Records for processing section start

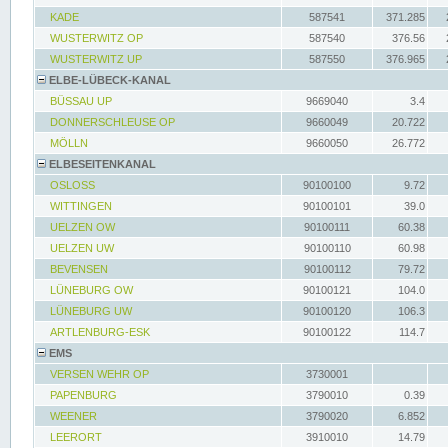
KADE
587541
371.285
WUSTERWITZ OP
587540
376.56
WUSTERWITZ UP
587550
376.965
ELBE-LÜBECK-KANAL
BÜSSAU UP
9669040
3.4
DONNERSCHLEUSE OP
9660049
20.722
MÖLLN
9660050
26.772
ELBESEITENKANAL
OSLOSS
90100100
9.72
WITTINGEN
90100101
39.0
UELZEN OW
90100111
60.38
UELZEN UW
90100110
60.98
BEVENSEN
90100112
79.72
LÜNEBURG OW
90100121
104.0
LÜNEBURG UW
90100120
106.3
ARTLENBURG-ESK
90100122
114.7
EMS
VERSEN WEHR OP
3730001
PAPENBURG
3790010
0.39
WEENER
3790020
6.852
LEERORT
3910010
14.79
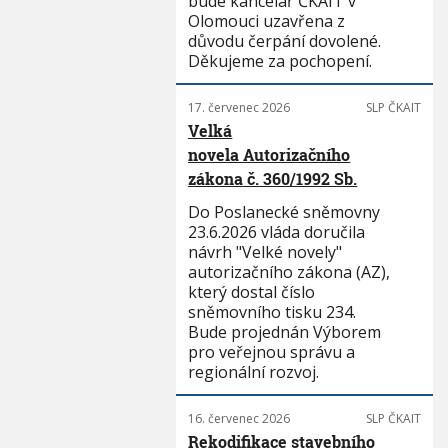
bude kancelář ČKAIT v
Olomouci uzavřena z
důvodu čerpání dovolené.
Děkujeme za pochopení.
17. červenec 2026
SLP ČKAIT
Velká
novela Autorizačního
zákona č. 360/1992 Sb.
Do Poslanecké sněmovny
23.6.2026 vláda doručila
návrh "Velké novely"
autorizačního zákona (AZ),
který dostal číslo
sněmovního tisku 234.
Bude projednán Výborem
pro veřejnou správu a
regionální rozvoj.
16. červenec 2026
SLP ČKAIT
Rekodifikace stavebního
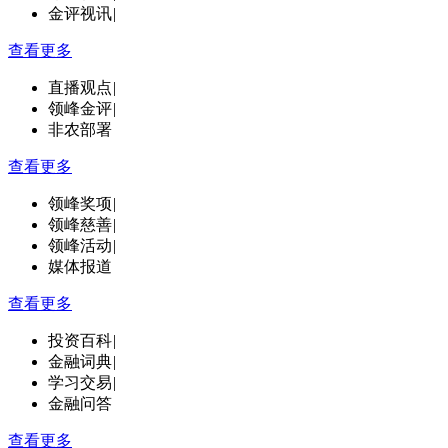
金评视讯
|
查看更多
直播观点
|
领峰金评
|
非农部署
查看更多
领峰奖项
|
领峰慈善
|
领峰活动
|
媒体报道
查看更多
投资百科
|
金融词典
|
学习交易
|
金融问答
查看更多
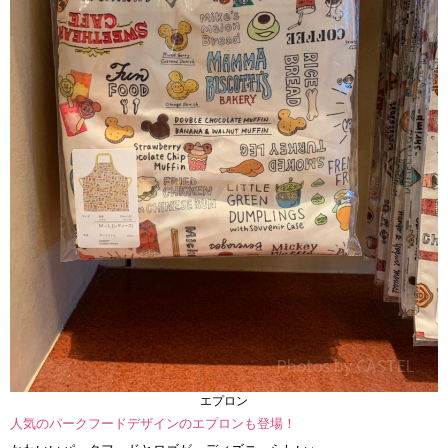
エプロン
人気のパークフードデザインのエプロンも登場！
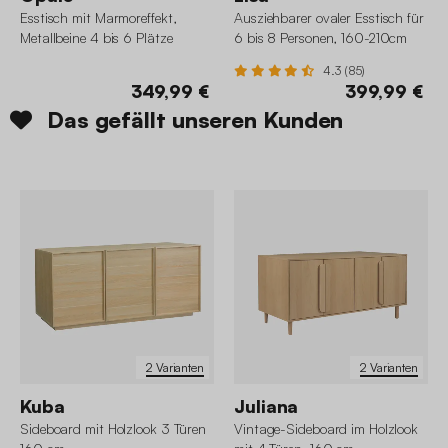
Esstisch mit Marmoreffekt,
Ausziehbarer ovaler Esstisch für
Metallbeine 4 bis 6 Plätze
6 bis 8 Personen, 160-210cm
4.3 (85)
349,99 €
399,99 €
Das gefällt unseren Kunden
2 Varianten
2 Varianten
Kuba
Juliana
Sideboard mit Holzlook 3 Türen
Vintage-Sideboard im Holzlook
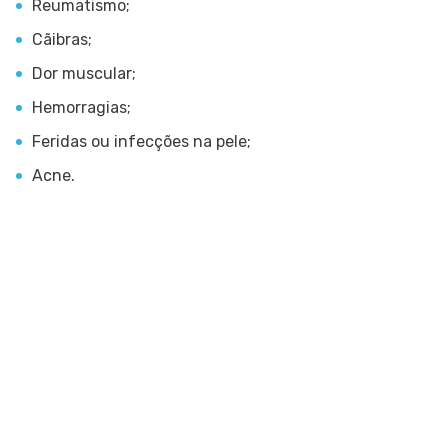
Reumatismo;
Cãibras;
Dor muscular;
Hemorragias;
Feridas ou infecções na pele;
Acne.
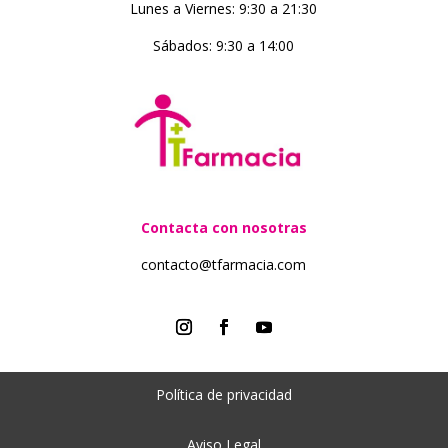
Lunes a Viernes: 9:30 a 21:30
Sábados: 9:30 a 14:00
Contacta con nosotras
contacto@tfarmacia.com
Política de privacidad
Aviso Legal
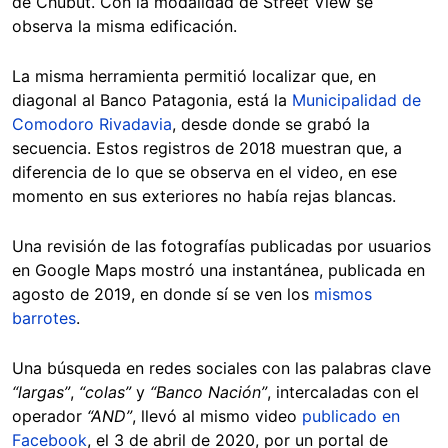
de Chubut. Con la modalidad de Street View se
observa la misma edificación.
La misma herramienta permitió localizar que, en
diagonal al Banco Patagonia, está la
Municipalidad de
Comodoro Rivadavia
, desde donde se grabó la
secuencia. Estos registros de 2018 muestran que, a
diferencia de lo que se observa en el video, en ese
momento en sus exteriores no había rejas blancas.
Una revisión de las fotografías publicadas por usuarios
en Google Maps mostró una instantánea, publicada en
agosto de 2019, en donde sí se ven los
mismos
barrotes
.
Una búsqueda en redes sociales con las palabras clave
“largas”
,
“colas”
y
“Banco Nación”
, intercaladas con el
operador
“AND”
, llevó al mismo video
publicado en
Facebook
, el 3 de abril de 2020, por un portal de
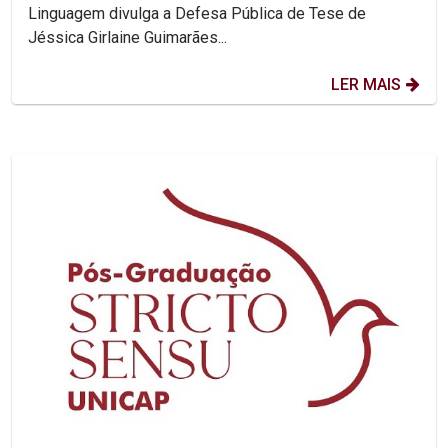
Linguagem divulga a Defesa Pública de Tese de
Jéssica Girlaine Guimarães...
LER MAIS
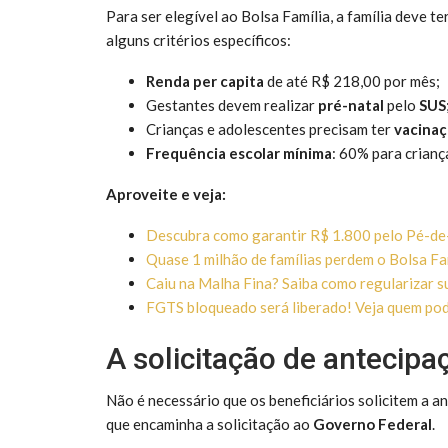
Para ser elegível ao Bolsa Família, a família deve te
alguns critérios específicos:
Renda per capita
de até R$ 218,00 por mês;
Gestantes devem realizar
pré-natal
pelo
SUS
Crianças e adolescentes precisam ter
vacinaç
Frequência escolar mínima
: 60% para crianç
Aproveite e veja:
Descubra como garantir R$ 1.800 pelo Pé-d
Quase 1 milhão de famílias perdem o Bolsa Fa
Caiu na Malha Fina? Saiba como regularizar s
FGTS bloqueado será liberado! Veja quem po
A solicitação de antecipa
Não é necessário que os beneficiários solicitem a a
que encaminha a solicitação ao
Governo Federal
.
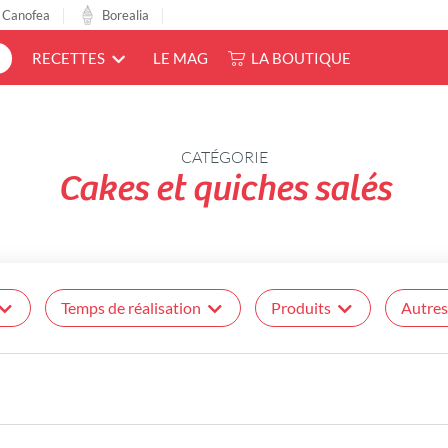
Canofea
Borealia
LE MAG
LA BOUTIQUE
RECETTES
CATÉGORIE
Cakes et quiches salés
Temps de réalisation
Produits
Autres 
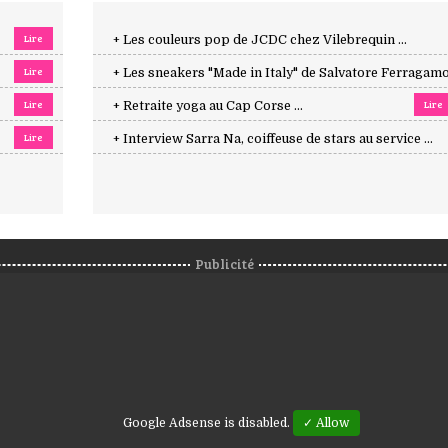
Lire
+ Les couleurs pop de JCDC chez Vilebrequin ...
Lire
+ Les sneakers "Made in Italy" de Salvatore Ferragamo 
Lire
Lire
+ Retraite yoga au Cap Corse ...
Lire
+ Interview Sarra Na, coiffeuse de stars au service ...
Publicité
Google Adsense is disabled.
✓ Allow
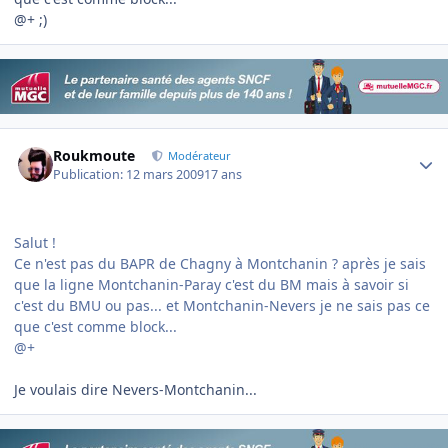
@+ ;)
Author stats
Roukmoute
Modérateur
Publication:
12 mars 2009
17 ans
Salut !
Ce n'est pas du BAPR de Chagny à Montchanin ? après je sais
que la ligne Montchanin-Paray c'est du BM mais à savoir si
c'est du BMU ou pas... et Montchanin-Nevers je ne sais pas ce
que c'est comme block...
@+
Je voulais dire Nevers-Montchanin...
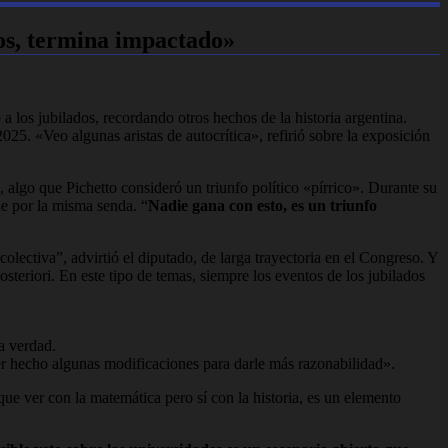
dos, termina impactado»
a los jubilados, recordando otros hechos de la historia argentina.
25. «Veo algunas aristas de autocrítica», refirió sobre la exposición
a, algo que Pichetto consideró un triunfo político «pírrico». Durante su
ue por la misma senda. “
Nadie gana con esto, es un triunfo
colectiva”, advirtió el diputado, de larga trayectoria en el Congreso. Y
posteriori. En este tipo de temas, siempre los eventos de los jubilados
la verdad.
er hecho algunas modificaciones para darle más razonabilidad».
 que ver con la matemática pero sí con la historia, es un elemento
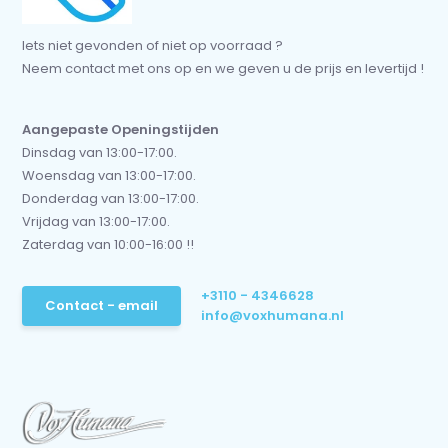
Iets niet gevonden of niet op voorraad ?
Neem contact met ons op en we geven u de prijs en levertijd !
Aangepaste Openingstijden
Dinsdag van 13:00-17:00.
Woensdag van 13:00-17:00.
Donderdag van 13:00-17:00.
Vrijdag van 13:00-17:00.
Zaterdag van 10:00-16:00 !!
+3110 - 4346628
Contact - email
info@voxhumana.nl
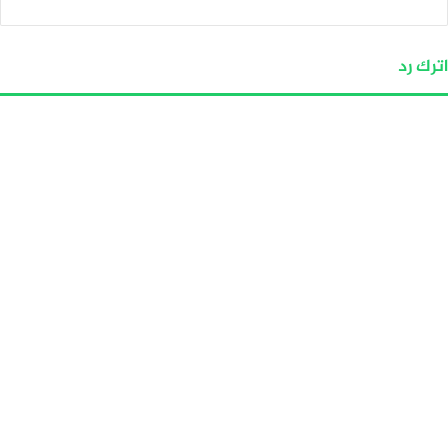
اترك رد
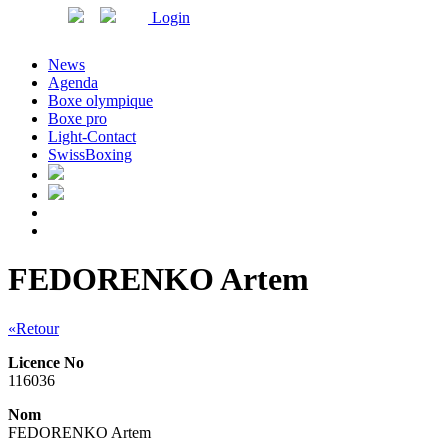
Login
News
Agenda
Boxe olympique
Boxe pro
Light-Contact
SwissBoxing
FEDORENKO Artem
«Retour
Licence No
116036
Nom
FEDORENKO Artem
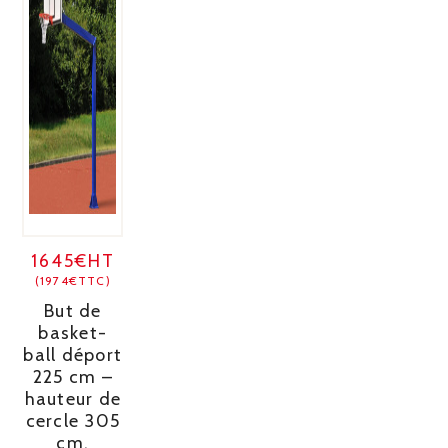
1645€HT
(1974€TTC)
But de
basket-
ball déport
225 cm –
hauteur de
cercle 305
cm.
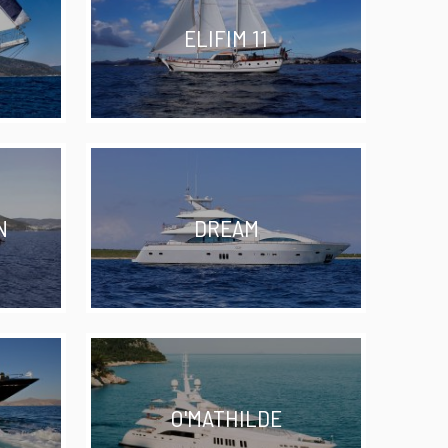
ELIFIM 11
N
DREAM
O'MATHILDE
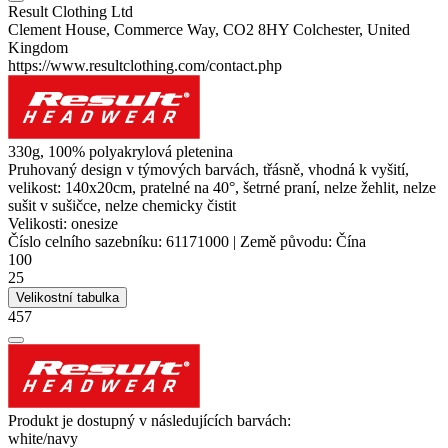
Result Clothing Ltd
Clement House, Commerce Way, CO2 8HY Colchester, United
Kingdom
https://www.resultclothing.com/contact.php
330g, 100% polyakrylová pletenina
Pruhovaný design v týmových barvách, třásně, vhodná k vyšití,
velikost: 140x20cm, pratelné na 40°, šetrné praní, nelze žehlit, nelze
sušit v sušičce, nelze chemicky čistit
Velikosti:
onesize
Číslo celního sazebníku:
61171000
|
Země původu:
Čína
100
25
Velikostní tabulka
457
Produkt je dostupný v následujících barvách:
white/​navy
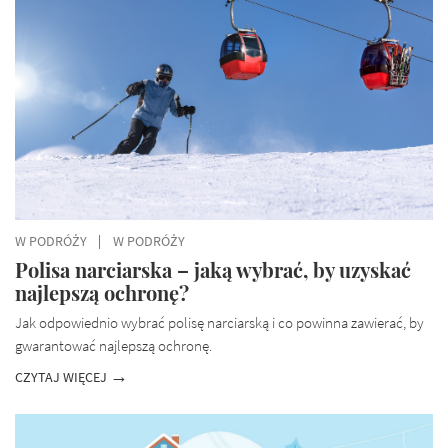
W PODRÓŻY
W PODRÓŻY
Polisa narciarska – jaką wybrać, by uzyskać
najlepszą ochronę?
Jak odpowiednio wybrać polisę narciarską i co powinna zawierać, by
gwarantować najlepszą ochronę.
CZYTAJ WIĘCEJ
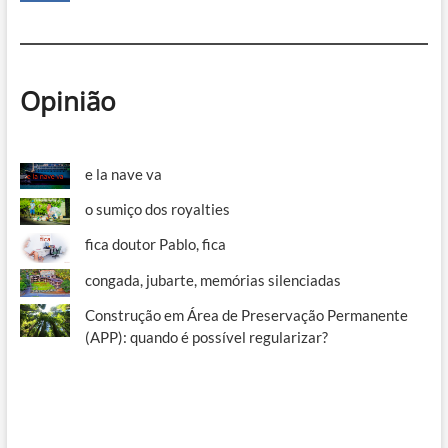
Opinião
e la nave va
o sumiço dos royalties
fica doutor Pablo, fica
congada, jubarte, memórias silenciadas
Construção em Área de Preservação Permanente
(APP): quando é possível regularizar?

Records for processing section end

*About this task*
Copy only this from above: the line containing "Je voulais dire Nevers-Montchanin...", the line containing "ue por la misma", and all lines between, printed exactly. Leave out the pictures.

*Written response*
Je voulais dire Nevers-Montchanin...
dos, termina impactado»
a los jubilados, recordando otros hechos de la historia argentina.
25. «Veo algunas aristas de autocrítica», refirió sobre la exposición
a, algo que Pichetto consideró un triunfo político «pírrico». Durante su
ue por la misma senda. “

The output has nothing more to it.